PS how long should I wait with my male/female, before i can mate them again? I know 1 time should be enough for all ooths, but i would like to mate them again, just to be sure


----------



## matt020593 (Apr 12, 2008)

One of my ooths of this species hatched yesterday  . The babies are so little they look too small for fruit flies.

I think your meant to mate them again after a few ooths.

Matt


----------



## Gruby626 (Apr 16, 2008)

As far as by now, my male always runs away when he sees the female ;/

Today I cought my female placing her second ooth, here some pics:


----------



## bugzilla (Apr 16, 2008)

Fantastic photos. Don't they remind you of the movie "Aliens" when they're laying!


----------



## Gruby626 (May 2, 2008)

bugzilla said:


> Fantastic photos. Don't they remind you of the movie "Aliens" when they're laying!


yeah they do  

By now I have 4 ooth's form this female, and I tried to mate my second pair, but the female is running away, so I guess I have to wait a litle bit ;P


----------



## Gruby626 (May 8, 2008)

First babies hatched:


----------



## matt020593 (May 8, 2008)

How long does it take for the first shed to happen? For some of mine they took around a month but then for the second moult they took about a week.


----------



## Gruby626 (May 10, 2008)

Matthew Whittle said:


> How long does it take for the first shed to happen? For some of mine they took around a month but then for the second moult they took about a week.

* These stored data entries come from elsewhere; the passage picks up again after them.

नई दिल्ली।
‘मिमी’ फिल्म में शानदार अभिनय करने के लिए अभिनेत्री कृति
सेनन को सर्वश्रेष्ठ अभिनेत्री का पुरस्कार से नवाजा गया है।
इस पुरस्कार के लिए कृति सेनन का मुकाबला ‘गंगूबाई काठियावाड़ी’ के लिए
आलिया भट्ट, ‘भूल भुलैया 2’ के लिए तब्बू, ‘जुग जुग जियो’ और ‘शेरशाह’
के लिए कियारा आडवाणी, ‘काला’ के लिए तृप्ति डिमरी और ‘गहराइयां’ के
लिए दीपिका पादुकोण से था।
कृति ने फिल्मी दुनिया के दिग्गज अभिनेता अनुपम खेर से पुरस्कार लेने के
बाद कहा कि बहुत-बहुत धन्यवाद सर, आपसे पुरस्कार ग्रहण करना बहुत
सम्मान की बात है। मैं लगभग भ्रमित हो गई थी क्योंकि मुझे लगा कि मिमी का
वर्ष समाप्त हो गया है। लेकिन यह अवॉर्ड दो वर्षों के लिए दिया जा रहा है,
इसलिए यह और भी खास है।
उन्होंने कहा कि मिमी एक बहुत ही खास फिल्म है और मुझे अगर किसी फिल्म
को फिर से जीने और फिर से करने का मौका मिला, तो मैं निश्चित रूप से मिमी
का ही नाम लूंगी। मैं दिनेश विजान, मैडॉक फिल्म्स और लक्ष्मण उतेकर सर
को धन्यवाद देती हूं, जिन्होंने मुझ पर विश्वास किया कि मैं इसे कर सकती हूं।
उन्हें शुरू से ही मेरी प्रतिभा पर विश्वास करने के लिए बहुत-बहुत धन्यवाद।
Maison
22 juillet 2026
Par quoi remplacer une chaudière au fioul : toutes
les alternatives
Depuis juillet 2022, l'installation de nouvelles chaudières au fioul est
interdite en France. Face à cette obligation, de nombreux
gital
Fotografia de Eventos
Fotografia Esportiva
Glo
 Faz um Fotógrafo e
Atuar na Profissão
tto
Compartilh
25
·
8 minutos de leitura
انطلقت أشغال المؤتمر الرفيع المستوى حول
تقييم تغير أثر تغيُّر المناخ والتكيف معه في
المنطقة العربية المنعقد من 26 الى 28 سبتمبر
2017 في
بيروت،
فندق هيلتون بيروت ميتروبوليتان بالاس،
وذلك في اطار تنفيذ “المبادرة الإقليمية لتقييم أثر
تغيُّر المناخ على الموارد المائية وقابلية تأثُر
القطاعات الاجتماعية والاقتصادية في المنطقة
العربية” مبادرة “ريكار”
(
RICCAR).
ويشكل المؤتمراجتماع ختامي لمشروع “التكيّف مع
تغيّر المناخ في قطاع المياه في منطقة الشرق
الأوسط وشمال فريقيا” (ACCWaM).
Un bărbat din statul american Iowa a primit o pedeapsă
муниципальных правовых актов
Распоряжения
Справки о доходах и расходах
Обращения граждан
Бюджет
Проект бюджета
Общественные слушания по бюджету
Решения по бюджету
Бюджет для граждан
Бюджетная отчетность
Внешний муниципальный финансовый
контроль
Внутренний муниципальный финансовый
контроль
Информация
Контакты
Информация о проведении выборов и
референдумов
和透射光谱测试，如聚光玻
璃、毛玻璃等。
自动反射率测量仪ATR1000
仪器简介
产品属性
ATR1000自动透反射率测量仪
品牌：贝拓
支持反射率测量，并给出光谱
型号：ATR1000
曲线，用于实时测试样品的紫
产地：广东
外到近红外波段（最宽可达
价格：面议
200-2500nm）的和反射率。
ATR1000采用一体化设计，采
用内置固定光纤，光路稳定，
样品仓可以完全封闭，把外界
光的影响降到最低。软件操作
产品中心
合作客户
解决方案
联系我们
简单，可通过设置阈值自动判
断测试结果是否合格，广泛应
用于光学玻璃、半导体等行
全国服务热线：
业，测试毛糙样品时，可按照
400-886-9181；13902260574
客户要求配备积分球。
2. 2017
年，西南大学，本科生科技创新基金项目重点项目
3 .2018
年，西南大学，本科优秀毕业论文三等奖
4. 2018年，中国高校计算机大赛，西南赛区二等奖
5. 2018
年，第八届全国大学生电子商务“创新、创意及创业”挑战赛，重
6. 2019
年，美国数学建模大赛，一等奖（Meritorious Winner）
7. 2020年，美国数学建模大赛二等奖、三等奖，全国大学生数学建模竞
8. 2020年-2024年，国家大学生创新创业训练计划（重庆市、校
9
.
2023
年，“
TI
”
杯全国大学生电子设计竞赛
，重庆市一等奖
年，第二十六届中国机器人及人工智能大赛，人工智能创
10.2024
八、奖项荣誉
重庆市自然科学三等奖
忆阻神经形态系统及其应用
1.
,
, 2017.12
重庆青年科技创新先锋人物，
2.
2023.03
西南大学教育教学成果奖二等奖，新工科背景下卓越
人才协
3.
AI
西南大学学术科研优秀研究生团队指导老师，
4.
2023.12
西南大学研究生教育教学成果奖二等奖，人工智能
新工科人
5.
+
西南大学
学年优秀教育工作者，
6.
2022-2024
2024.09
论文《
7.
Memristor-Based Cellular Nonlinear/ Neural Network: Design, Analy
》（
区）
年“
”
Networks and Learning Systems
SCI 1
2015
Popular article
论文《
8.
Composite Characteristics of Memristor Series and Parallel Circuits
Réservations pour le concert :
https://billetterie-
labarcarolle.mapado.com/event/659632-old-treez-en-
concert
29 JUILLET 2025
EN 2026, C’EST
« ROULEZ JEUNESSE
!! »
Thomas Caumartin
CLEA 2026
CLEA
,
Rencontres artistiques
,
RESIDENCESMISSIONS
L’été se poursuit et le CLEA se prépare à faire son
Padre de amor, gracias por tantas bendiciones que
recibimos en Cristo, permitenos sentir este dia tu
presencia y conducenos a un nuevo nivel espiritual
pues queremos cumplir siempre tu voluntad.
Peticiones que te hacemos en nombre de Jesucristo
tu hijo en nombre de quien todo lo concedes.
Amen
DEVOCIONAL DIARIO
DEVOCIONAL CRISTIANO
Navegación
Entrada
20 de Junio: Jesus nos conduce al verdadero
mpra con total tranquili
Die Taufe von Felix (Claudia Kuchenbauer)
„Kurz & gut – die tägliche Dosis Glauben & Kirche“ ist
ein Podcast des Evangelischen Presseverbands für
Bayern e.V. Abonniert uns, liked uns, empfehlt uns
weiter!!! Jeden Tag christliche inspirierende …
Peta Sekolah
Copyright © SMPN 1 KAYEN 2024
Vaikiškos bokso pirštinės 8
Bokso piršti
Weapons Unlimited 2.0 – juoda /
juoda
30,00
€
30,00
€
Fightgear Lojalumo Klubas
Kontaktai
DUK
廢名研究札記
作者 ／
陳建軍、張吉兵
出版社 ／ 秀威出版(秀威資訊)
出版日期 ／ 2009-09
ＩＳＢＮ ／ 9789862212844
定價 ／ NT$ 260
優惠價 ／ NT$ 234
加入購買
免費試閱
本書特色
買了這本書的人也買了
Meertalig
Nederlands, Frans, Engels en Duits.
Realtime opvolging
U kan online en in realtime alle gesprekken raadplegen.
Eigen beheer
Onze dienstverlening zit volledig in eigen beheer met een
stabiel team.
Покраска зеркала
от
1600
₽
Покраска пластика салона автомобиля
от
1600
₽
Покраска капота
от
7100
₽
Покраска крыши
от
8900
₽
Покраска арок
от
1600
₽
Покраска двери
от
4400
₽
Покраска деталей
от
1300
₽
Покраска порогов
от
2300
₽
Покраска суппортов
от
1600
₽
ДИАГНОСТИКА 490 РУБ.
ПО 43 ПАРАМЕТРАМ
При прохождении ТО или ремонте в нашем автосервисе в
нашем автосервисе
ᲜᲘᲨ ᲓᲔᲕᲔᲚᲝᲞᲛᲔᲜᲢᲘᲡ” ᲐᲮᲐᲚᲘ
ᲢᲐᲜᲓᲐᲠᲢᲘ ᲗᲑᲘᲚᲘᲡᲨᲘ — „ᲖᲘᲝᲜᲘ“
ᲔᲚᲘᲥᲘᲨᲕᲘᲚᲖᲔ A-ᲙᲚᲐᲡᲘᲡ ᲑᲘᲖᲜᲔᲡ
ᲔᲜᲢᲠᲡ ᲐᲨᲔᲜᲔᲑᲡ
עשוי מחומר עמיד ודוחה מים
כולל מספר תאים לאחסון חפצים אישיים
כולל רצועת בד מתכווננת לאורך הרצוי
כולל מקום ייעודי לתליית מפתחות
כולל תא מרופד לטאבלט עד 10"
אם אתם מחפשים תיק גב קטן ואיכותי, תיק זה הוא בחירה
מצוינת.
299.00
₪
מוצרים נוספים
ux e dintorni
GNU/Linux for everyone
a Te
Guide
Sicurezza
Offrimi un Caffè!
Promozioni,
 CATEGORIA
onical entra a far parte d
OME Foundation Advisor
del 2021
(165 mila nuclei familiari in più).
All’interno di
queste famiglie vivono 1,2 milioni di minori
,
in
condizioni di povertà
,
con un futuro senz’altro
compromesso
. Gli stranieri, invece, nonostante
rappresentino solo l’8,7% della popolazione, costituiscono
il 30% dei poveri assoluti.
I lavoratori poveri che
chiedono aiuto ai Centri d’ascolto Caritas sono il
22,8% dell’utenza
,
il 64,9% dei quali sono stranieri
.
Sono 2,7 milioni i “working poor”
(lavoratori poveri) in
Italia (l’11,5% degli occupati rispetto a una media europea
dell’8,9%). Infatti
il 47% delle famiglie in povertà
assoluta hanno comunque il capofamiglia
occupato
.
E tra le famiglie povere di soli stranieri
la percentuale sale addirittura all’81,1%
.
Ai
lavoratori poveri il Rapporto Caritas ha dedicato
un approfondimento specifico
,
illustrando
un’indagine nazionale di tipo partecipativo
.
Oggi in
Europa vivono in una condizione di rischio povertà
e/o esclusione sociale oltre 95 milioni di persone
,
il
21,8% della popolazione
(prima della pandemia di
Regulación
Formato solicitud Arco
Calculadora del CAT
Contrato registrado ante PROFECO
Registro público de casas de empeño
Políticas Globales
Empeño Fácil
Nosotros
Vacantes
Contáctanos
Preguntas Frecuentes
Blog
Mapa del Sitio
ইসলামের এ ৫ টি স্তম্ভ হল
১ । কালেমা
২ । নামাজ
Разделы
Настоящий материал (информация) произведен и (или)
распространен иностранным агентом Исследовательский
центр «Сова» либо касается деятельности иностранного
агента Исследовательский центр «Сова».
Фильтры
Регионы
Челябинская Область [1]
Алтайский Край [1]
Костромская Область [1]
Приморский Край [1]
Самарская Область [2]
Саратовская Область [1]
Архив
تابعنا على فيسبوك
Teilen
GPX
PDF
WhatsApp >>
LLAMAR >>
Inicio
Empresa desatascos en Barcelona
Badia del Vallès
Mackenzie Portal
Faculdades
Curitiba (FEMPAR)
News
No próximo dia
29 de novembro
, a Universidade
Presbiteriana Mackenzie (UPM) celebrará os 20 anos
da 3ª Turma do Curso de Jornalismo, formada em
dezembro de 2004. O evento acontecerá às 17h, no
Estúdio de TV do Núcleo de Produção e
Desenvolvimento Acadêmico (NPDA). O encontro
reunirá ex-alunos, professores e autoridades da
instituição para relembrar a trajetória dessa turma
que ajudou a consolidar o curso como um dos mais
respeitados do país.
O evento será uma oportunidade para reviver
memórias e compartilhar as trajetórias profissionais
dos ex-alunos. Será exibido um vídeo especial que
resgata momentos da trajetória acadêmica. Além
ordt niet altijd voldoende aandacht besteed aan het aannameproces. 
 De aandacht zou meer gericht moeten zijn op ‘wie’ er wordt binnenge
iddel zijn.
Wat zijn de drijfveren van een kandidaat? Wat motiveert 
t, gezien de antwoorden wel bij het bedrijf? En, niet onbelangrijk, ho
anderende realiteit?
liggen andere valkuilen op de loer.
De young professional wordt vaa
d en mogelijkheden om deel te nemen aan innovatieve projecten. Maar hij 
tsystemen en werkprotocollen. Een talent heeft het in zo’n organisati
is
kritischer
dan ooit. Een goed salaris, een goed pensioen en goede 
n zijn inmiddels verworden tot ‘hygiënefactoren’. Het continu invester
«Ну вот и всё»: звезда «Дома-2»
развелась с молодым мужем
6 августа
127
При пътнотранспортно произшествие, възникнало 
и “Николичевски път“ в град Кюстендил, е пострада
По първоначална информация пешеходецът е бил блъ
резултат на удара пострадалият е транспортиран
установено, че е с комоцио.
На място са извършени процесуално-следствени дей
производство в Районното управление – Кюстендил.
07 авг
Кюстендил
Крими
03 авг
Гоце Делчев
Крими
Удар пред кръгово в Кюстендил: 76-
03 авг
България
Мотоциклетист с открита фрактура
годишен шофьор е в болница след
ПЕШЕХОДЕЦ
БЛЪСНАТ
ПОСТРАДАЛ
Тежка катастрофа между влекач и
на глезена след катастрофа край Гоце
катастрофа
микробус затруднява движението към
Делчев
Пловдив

I don't know actually, because I'm breeding them for the first time  

I also have a question:

They came out of the ooth on 7th of may, and till now only 1 out of 9 ate a little fruit fly.

Does anyone know if it's normal or something is wrong?


----------



## matt020593 (May 10, 2008)

That's normal, they take a while to start eating after hatching but they will soon.

Matt


----------



## Ben.M (May 11, 2008)

Congrats on the hatching m8  , how yours doing Matt


----------



## matt020593 (May 12, 2008)

They all seem to be doing good. Got 2 at L3 from 1st ooth and 5 at L1 from 2nd ooth  .

Matt


----------